いわゆる原作不足の問題を、なろう系小説は低予算で埋めてくれる有難い存在である(書籍の販促的な意味合いがあるため)。

 ならオリジナルアニメをという声もあるだろうが、脚本を一から書ける(それでいて売り上げの数字が読める)シナリオライターは業界では希少なのだろう。十八禁系ゲーム出身の虚淵玄や下倉バイオ等がアニメで活躍しているのがその証左と私は考えている。

3、ウェブ発書籍の売り上げから数字が読める

なろうやカクヨム等のウェブサイトでのPV数や、書籍化作品の売り上げからどれくらいの作品、作者のファンがいるかは読むことが出来る。
いわば「数字を持っている」作品は、アニメの製作委員会側には有難いのだろう。

4、配信収入の割合増加

 一昔前はBlu-rayやDVDなどのディスク媒体がアニメ作品のコンテンツとしての主な収入源であった。その他にもグッズ販売やイベント収入等があげられる。そのため、ある程度作品としての「格」が求められたのが一昔前のアニメ原作である。
 しかし、昨今のアニメはAmazonプライム・ビデオやDアニメストア等の配信サイトで流し見される時代である。ある程度のクオリティーであれば、配信サイトでの再生回数次第で収入が期待できる時代となっている。(もちろん、流石にあまりにつまらなければ「切られる」ことになる)。
昔よりはアニメ化のハードルは低くなっていると言えるだろう。

なろう系アニメがつまらなくなる構造的問題

1、低予算


 予算がアニメのすべてを決めるわけではない。潤沢な予算で大コケした作品も数多いし、逆に明らかに低予算で作られたアニメにも優秀な作品は存在する。
 例えば「乙女ゲー世界はモブに厳しい世界です」は小説家になろう発で、作画は作画枚数も少な目で止め絵も多く明らかに低予算。キャラクターデザインもやや古臭いと指摘されてはいたが、制約に苦しみつつも高評価だった。

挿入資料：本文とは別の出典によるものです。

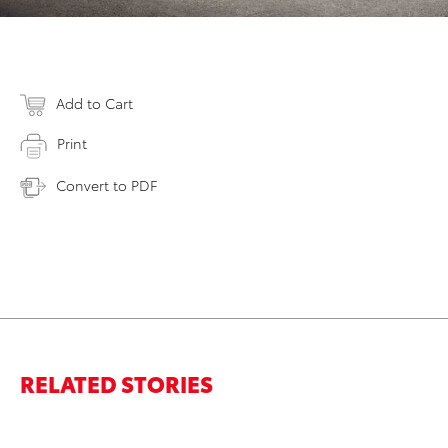
Add to Cart
Print
Convert to PDF
RELATED STORIES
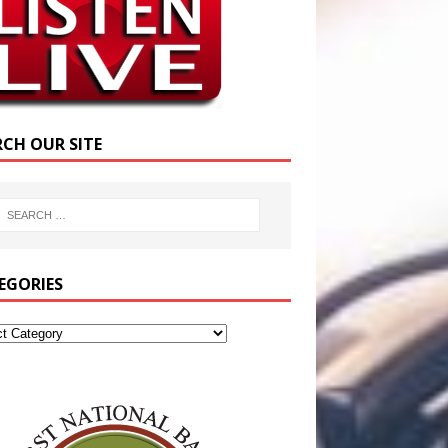
RCH OUR SITE
EGORIES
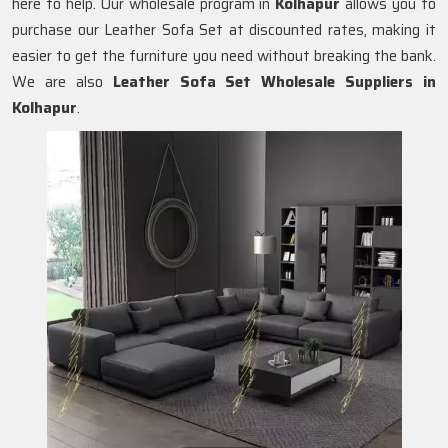
here to help. Our wholesale program in
Kolhapur
allows you to
purchase our Leather Sofa Set at discounted rates, making it
easier to get the furniture you need without breaking the bank.
We are also
Leather Sofa Set Wholesale Suppliers in
Kolhapur
.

ただ、それは制作側に創意工夫をする時間的な余裕、スタッフの情熱といった要素が無ければならない。

 予算が低ければ、作品の出来は惨憺たるものになる確率は跳ね上がる。
 特に低賃金労働やブラックさが時折指摘されるアニメーターなどにしわ寄せがいくことは想像に難くない。

2、ウェブへ特化したことの弊害

多くのネット発小説は投稿サイトの仕様に合わせて最適化されている。
主人公の属性や能力、あるいはオチまで説明する長文タイトルが一番わかりやすいだろう。一話ごとの文章は少なめ、地の文も短く少なめなど、ストレスがない文章に調整されている。
書籍化によってある程度既存のライトノベルに近い形で調整されるが、そこからアニメの脚本へ「翻訳」する際に、「面白さ」が損なわれてしまっていると感じる部分は多い。
低予算で「翻訳」のリソースが足りていない制作会社にかかると、原作の面白さ(作りこまれた世界観等)が損なわれてしまうケースが多々見られる。

結論

以上、なろう系アニメがつまらなくなる原因を考えてみた。
もちろん筆者は単なるウェブ小説好き、アニメ好きに過ぎないので、外野の雑な考察に過ぎない。

また、筆者が異世界テンプレものに食傷気味なので偏りもあるだろう。

また、これはアニメ制作がテレビ番組からネットメディアへ移行していく過渡期の現象だとも考えている。

筆者の望みはただ一つ、どうせアニメ化するならもっと面白くなって欲しい、ただそれだけである。